Liquor stores in Connecticut—not licensed cannabis retail stores—are selling THC-infused drinks such as seltzers legally, due to a legal loophole regarding dosages listed on the cans.
Cannabis retail stores are selling cans listed as one serving, but the same cans of cannabis-infused seltzer, usually running in sizes from 7.5 – 12 ounces, are labeled as five servings in a package at a liquor store or market.
All they have to do is ensure that each serving contains less than 1 mg of THC per serving and they can sell the seltzers without violating state law. CT Insider reports that when the drinks are labeled as five servings rather than one, they are technically legal to be sold anywhere in the state, so long as other elements of the packaging are in line with state rules.
“You can sell that in a local convenience store. It’s a seltzer. It doesn’t have any alcohol in it. It is a non-alcoholic beverage,” said Larry Cafero, Wine & Spirits Wholesalers of Connecticut executive director, and former Republican leader in Connecticut’s House of Representatives. “The manufacturer, in order to get around a Connecticut law, is creating stickers that turns a 12-ounce can that they had initially labeled as one serving into multiple servings, so that they could comply with the THC-per-serving standard.”
“So, we have this little loophole,” he said.
State authorities confirmed they are operating within the scope of law.
Connecticut’s Department of Consumer Protection (DCP) clarified that the drinks are indeed legal. “A package containing less than 1 milligram of THC per serving and less than 5 milligram per package is not considered cannabis, and may be produced and sold without a license,” DCP spokesperson Kaitlyn Krasselt confirmed.
Connecticut legalized adult-use cannabis in 2021 and later became available for purchase by adults at retail outlets in January 2023. Connecticut Governor Ned Lamont signed legislation to legalize adult-use cannabis in June 2021, ending the prohibition on possession of cannabis by adults 21 and older and creating a framework for regulated adult-use cannabis sales. The bill also included restorative justice and social equity measures, including provisions that led to the expungement of nearly 43,000 marijuana-related convictions.
“This is constantly evolving, and we realized as a committee that we’ve got to get further ahead of this so that’s why this session we’re going to be changing that definition to make it even just a more bright line rule,” said state Rep. Michael D’Agostino (D-Hamden), who is also chairman of the legislature’s general law committee.
The current plan is to drop the THC limit to .5 mg per container, D’Agostino said. Any products containing more THC than that would only be available in licensed cannabis retail outlets.
“The question is, what is cannabis or not cannabis right now?

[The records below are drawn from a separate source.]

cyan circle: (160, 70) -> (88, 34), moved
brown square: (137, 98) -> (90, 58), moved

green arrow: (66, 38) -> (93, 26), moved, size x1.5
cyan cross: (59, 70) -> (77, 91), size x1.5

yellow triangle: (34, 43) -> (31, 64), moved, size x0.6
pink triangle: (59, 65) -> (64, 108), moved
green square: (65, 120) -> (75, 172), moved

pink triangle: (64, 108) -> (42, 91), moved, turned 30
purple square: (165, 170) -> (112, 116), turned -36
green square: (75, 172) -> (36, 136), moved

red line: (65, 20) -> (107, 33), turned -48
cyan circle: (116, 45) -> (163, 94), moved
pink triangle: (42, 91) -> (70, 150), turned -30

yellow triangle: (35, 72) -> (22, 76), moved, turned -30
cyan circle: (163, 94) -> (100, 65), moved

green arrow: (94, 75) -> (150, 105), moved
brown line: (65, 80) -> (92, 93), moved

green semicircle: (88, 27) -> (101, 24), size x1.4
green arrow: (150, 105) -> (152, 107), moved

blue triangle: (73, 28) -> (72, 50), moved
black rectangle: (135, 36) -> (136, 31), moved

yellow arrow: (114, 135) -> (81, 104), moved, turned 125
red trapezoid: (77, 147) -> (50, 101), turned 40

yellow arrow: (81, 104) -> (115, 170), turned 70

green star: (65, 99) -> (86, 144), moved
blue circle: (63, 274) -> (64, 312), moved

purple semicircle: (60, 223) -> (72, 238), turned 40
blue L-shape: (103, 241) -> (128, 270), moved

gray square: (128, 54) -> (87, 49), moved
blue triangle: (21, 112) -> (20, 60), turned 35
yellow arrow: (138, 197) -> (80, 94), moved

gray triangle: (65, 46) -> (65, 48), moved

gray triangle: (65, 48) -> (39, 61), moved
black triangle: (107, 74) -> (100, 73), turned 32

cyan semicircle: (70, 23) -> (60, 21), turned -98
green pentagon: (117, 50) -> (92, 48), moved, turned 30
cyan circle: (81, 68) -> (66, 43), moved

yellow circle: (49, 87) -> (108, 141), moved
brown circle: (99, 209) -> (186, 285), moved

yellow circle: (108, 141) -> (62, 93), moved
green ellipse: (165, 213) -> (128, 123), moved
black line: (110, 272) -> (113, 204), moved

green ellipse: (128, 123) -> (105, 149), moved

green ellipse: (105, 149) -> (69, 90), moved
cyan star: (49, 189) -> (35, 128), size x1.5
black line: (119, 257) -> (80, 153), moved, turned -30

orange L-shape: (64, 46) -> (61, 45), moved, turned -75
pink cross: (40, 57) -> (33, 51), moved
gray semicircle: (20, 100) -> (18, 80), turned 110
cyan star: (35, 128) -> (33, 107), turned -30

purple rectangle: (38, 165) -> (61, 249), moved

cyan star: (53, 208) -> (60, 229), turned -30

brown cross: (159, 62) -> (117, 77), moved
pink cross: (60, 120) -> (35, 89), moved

The products that do not meet the definition, i.e. under 5 milligrams of THC per container, are not cannabis and therefore they’re not subject to the cannabis laws,” D’Agostino said. “But once we change this and lower the threshold, even more of those laws will apply.”
DCP issued further guidance recently to liquor stores in the state, clarifying that while THC-infused seltzers are legal to sell, they cannot be labeled as “cannabis.” That includes seltzers labeled as “canna-beverage.” As a result, some liquor stores began removing products from their shelves after receiving the guidance.
The legislative session convenes Feb. 7.
Connecticut Doubles Limit on Cannabis Transactions
Cannabis consumers in the state are now able to purchase larger amounts per transaction. Connecticut’s cannabis regulatory agency announced in November 2023 that it is increasing the amount of cannabis that can be bought in a single transaction by doubling the state’s limit on recreational marijuana purchases. Under the new regulations approved by the Connecticut DCP, adult-use cannabis consumers will be permitted to purchase up to a half-ounce, or about 14 grams, of cannabis flower or its equivalent beginning in December 2023.
Medical cannabis in the state is another story. The limit on purchases of medical cannabis has not been changed. It remains at 5 ounces of cannabis flower or the equivalent monthly, with no limits on purchases in a single transaction.
“DCP has continually reviewed available supply and demand since prior to the launch of the adult-use cannabis industry in January 2023,” DCP Commissioner Bryan T. Cafferelli said in a statement. “As more retailers, production companies and other supply chain licensees have come online, the capacity of the industry has increased. We are confident this measured approach to adult-use sales has resulted in a healthy market for businesses, and a safe and fair marketplace for adult-use cannabis consumers and medical marijuana patients.”